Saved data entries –
- - -
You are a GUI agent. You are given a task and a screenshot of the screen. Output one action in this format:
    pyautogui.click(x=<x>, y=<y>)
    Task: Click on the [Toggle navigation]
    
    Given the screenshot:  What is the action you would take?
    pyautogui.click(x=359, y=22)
- - -
Problem statement –
From the first record to the last, print each one exactly.

Solution –
You are a GUI agent. You are given a task and a screenshot of the screen. Output one action in this format:
    pyautogui.click(x=<x>, y=<y>)
    Task: Click on the [Toggle navigation]
    
    Given the screenshot:  What is the action you would take?
    pyautogui.click(x=359, y=22)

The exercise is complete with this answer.